Una epidemia de peste invadió Madrid en aquel verano del año 1599 -hacía tan sólo un año que se había iniciado el reinado de Felipe III. El espectáculo era dantesco. Los cadáveres permanecían en las casas y amontonados en las calles, insepultos, aumentando así el propio poder de la plaga, porque ni personal había para dar digna sepultura a los muertos.
Los sanos huían a toda prisa y los moribundos quedaban solos esperando el trágico e irremediable final; ni fuerzas para la plegaria les quedaban ya.
Un silencio de sepulcro, estremecedor, invadía la Villa y Corte que interrumpía algún quejumbroso lamento o el ladrido de un perro carcomido por la sarna y succionado por los piojos, convertido de esta guisa en un achacoso y decrépito cancerbero de los muertos y de los que no a mucho tardar iban también a morir.
Pero existía una auténtica isla de amor: era el Hospital de Convalecientes -lugar en el que hasta hace poco tiempo estaba el Hospital General, y donde un día llamara el arrepentimiento de Bernardino de Obregón para ofrecerse como humilde enfermero. Él y sus hermanos de congregación se multiplicaban viendo que era insuficiente la capacidad del hospital en tan críticos momentos.

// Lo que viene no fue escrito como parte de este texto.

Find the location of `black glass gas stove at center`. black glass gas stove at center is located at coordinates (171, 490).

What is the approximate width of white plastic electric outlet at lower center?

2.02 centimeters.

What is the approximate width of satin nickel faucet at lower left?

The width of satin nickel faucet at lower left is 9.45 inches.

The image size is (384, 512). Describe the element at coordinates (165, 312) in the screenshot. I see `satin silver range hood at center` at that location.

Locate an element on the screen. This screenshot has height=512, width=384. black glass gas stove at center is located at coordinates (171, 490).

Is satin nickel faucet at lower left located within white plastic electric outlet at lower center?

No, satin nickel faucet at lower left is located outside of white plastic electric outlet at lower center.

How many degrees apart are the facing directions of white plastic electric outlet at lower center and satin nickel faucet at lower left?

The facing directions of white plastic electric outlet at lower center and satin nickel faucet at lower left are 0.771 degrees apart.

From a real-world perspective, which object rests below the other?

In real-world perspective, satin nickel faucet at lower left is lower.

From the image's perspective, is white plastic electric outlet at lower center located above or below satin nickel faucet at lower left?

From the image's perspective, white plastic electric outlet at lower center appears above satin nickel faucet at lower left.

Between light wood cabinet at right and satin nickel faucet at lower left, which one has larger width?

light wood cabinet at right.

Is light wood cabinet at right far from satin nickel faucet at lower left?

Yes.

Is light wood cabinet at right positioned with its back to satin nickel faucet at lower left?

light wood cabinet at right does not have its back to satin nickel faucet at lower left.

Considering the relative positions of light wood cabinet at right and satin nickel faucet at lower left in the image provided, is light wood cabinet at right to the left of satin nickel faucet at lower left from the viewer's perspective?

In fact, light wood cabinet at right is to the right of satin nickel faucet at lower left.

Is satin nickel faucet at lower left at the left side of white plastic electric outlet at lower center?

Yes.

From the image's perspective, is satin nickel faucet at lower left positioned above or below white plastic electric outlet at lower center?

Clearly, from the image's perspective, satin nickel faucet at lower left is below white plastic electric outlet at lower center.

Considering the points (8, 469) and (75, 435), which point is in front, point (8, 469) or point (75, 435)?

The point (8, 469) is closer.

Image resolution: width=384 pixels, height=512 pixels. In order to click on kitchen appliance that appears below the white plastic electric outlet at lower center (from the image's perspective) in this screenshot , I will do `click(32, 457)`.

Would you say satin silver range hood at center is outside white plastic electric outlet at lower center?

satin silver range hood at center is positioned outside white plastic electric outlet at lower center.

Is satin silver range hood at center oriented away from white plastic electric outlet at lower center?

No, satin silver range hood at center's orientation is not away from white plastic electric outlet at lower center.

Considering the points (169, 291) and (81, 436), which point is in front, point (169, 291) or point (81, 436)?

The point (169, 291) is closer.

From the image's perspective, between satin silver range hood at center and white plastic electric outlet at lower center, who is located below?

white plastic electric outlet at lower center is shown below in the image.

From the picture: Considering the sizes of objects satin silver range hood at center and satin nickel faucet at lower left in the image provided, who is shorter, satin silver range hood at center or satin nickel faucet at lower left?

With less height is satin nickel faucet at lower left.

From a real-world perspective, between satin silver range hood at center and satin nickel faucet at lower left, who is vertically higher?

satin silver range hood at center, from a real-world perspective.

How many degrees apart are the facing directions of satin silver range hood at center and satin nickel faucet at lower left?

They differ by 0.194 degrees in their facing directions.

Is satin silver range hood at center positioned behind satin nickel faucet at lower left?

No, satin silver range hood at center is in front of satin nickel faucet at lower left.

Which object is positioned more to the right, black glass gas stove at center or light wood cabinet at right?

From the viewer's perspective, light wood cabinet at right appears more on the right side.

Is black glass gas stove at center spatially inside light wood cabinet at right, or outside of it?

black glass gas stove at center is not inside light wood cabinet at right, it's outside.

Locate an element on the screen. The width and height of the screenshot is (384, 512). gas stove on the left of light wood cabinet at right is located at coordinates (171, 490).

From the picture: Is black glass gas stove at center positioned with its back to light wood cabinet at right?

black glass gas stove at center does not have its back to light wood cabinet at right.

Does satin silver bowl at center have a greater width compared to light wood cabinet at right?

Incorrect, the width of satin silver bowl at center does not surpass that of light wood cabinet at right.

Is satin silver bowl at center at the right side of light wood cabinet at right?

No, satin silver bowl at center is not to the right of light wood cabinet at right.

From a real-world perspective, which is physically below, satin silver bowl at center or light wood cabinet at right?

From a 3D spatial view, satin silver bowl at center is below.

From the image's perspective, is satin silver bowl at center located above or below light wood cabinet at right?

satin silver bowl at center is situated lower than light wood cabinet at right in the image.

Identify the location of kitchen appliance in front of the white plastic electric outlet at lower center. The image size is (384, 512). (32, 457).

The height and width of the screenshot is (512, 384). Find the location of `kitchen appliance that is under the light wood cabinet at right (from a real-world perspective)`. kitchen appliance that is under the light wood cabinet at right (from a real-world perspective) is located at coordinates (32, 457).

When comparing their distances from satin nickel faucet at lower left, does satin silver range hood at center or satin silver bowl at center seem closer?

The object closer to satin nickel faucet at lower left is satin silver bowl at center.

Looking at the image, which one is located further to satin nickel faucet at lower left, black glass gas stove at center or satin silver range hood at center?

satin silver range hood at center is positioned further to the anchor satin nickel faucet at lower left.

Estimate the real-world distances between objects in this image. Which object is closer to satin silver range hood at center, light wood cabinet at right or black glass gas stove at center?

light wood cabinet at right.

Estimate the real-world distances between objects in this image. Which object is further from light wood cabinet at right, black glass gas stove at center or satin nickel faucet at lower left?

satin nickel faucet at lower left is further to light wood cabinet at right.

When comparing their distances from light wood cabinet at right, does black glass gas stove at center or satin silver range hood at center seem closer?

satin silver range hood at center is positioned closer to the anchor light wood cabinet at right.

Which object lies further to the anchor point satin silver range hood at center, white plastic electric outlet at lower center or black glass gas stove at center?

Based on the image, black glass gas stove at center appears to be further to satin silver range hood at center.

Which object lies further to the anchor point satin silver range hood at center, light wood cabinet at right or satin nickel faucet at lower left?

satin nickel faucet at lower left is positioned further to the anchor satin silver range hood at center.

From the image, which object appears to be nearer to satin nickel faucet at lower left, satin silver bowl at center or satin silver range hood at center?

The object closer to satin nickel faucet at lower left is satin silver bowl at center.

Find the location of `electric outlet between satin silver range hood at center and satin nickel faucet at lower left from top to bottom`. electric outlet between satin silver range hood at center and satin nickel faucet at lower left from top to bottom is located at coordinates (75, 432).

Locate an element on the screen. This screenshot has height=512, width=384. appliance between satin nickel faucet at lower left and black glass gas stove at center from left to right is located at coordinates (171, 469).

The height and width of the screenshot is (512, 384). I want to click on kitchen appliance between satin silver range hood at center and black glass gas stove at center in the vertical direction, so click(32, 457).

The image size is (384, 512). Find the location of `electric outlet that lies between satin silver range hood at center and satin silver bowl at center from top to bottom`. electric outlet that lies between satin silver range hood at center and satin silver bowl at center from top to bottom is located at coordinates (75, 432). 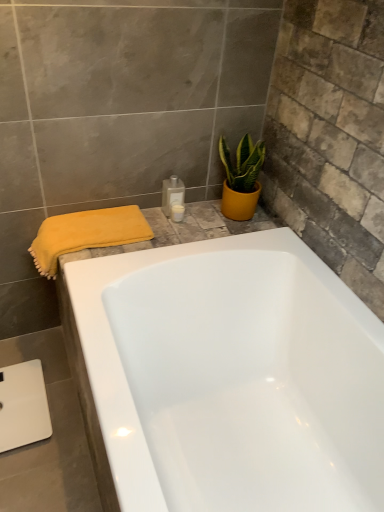 Locate an element on the screen. This screenshot has height=512, width=384. vacant space to the right of white glossy bottle at upper center, acting as the 2th toiletry starting from the top is located at coordinates (210, 223). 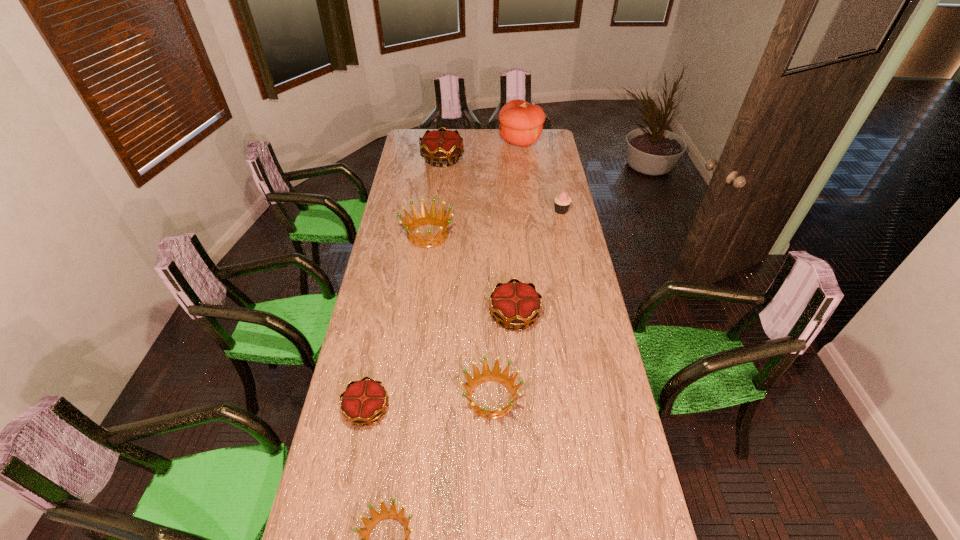 The height and width of the screenshot is (540, 960). In order to click on free space between the biggest gold crown and the rightmost golden crown in this screenshot , I will do `click(467, 278)`.

This screenshot has height=540, width=960. I want to click on unoccupied position between the farthest crown and the fifth nearest object, so click(435, 197).

Locate an element on the screen. The width and height of the screenshot is (960, 540). vacant space in between the pumpkin and the fourth nearest crown is located at coordinates (517, 228).

This screenshot has height=540, width=960. I want to click on vacant point located between the rightmost gold crown and the farthest gold crown, so click(478, 237).

Find the location of a particular element. This screenshot has width=960, height=540. vacant region between the second smallest golden crown and the pumpkin is located at coordinates (506, 269).

Locate an element on the screen. free space between the pumpkin and the rightmost golden crown is located at coordinates (506, 269).

The height and width of the screenshot is (540, 960). In order to click on vacant area that lies between the smallest gold crown and the second biggest gold crown in this screenshot , I will do `click(441, 362)`.

Select which object appears as the third closest to the third farthest crown. Please provide its 2D coordinates. Your answer should be formatted as a tuple, i.e. [(x, y)], where the tuple contains the x and y coordinates of a point satisfying the conditions above.

[(364, 401)]

Find the location of a particular element. Image resolution: width=960 pixels, height=540 pixels. object identified as the seventh closest to the nearest object is located at coordinates (521, 123).

Locate an element on the screen. crown that stands as the closest to the second farthest golden crown is located at coordinates 517,304. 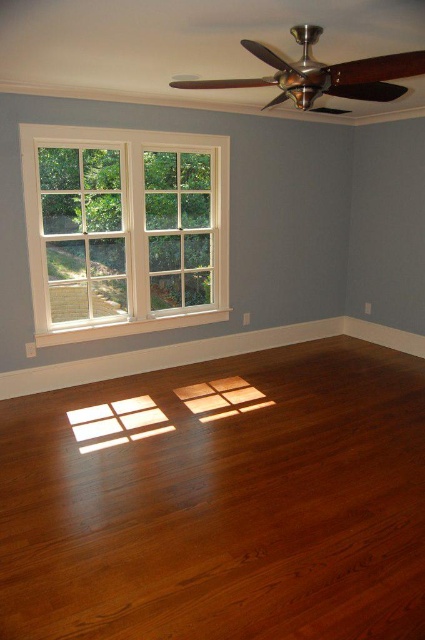 Question: Does shiny brown hardwood floor at center lie in front of white painted wood window at left?

Choices:
 (A) no
 (B) yes

Answer: (B)

Question: Is shiny brown hardwood floor at center to the right of white painted wood window at left from the viewer's perspective?

Choices:
 (A) yes
 (B) no

Answer: (A)

Question: Which point appears farthest from the camera in this image?

Choices:
 (A) tap(125, 204)
 (B) tap(234, 426)

Answer: (A)

Question: Does shiny brown hardwood floor at center come behind white painted wood window at left?

Choices:
 (A) yes
 (B) no

Answer: (B)

Question: Which point is closer to the camera?

Choices:
 (A) white painted wood window at left
 (B) shiny brown hardwood floor at center

Answer: (B) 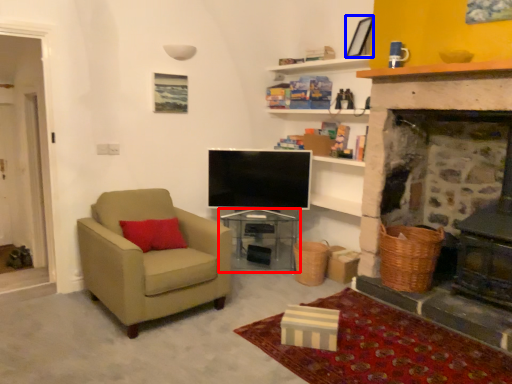 Question: Which object is further to the camera taking this photo, table (highlighted by a red box) or picture frame (highlighted by a blue box)?

Choices:
 (A) table
 (B) picture frame

Answer: (A) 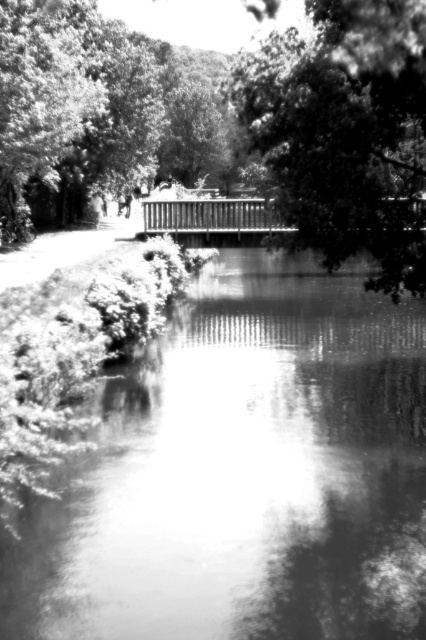 In the scene shown: Between smooth water at center and smooth green leafy tree at center, which one has less height?

Standing shorter between the two is smooth water at center.

Is point (336, 445) closer to viewer compared to point (319, 176)?

No, (336, 445) is further to viewer.

Where is `smooth water at center`? smooth water at center is located at coordinates (244, 474). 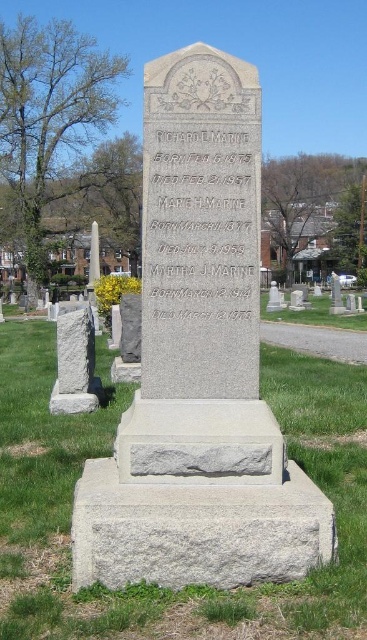 Question: Which object is positioned closest to the gray stone inscription at center?

Choices:
 (A) gray stone marker at left
 (B) green grass at center

Answer: (B)

Question: Does gray granite monument at center appear on the left side of gray stone inscription at center?

Choices:
 (A) yes
 (B) no

Answer: (A)

Question: Is green grass at center thinner than gray stone marker at left?

Choices:
 (A) no
 (B) yes

Answer: (A)

Question: Which point is farther from the camera taking this photo?

Choices:
 (A) (361, 436)
 (B) (233, 257)
 (C) (201, 136)
 (D) (66, 364)

Answer: (D)

Question: Is green grass at center wider than gray stone inscription at center?

Choices:
 (A) no
 (B) yes

Answer: (B)

Question: Considering the real-world distances, which object is closest to the gray stone inscription at center?

Choices:
 (A) green grass at center
 (B) gray stone marker at left
 (C) gray granite monument at center

Answer: (C) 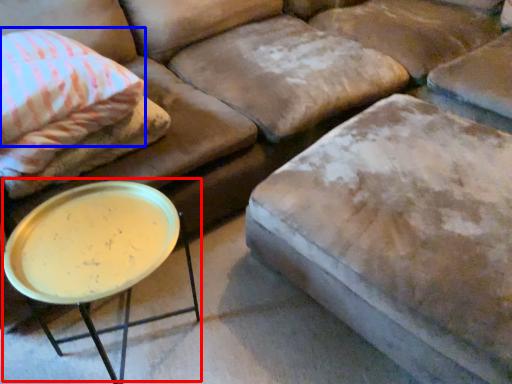 Question: Which object is closer to the camera taking this photo, round table (highlighted by a red box) or pillow (highlighted by a blue box)?

Choices:
 (A) round table
 (B) pillow

Answer: (A)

Bernardino atendía a los apestados repartiendo consuelo, oraciones y medicinas, que no eran remedios, cerrando los ojos de los que partían definitivamente. Incansable, sin dormir apenas, sin comer, sin miedo al contagio, iba de un lado para otro, día y noche.
Fue una lucha contra la muerte que le costó la suya.
Arcanos del alma popular. Su cuerpo permaneció expuesto en la iglesia del hospital y, ante él, como una postrera muestra de agradecimiento, desfiló la muchedumbre sin temor al posible contagio. Dos veces fue necesario cambiar su hábito porque la gente se lo arrancaba a jirones para conservarlos como reliquias que, después según se cuenta, forjaron prodigios.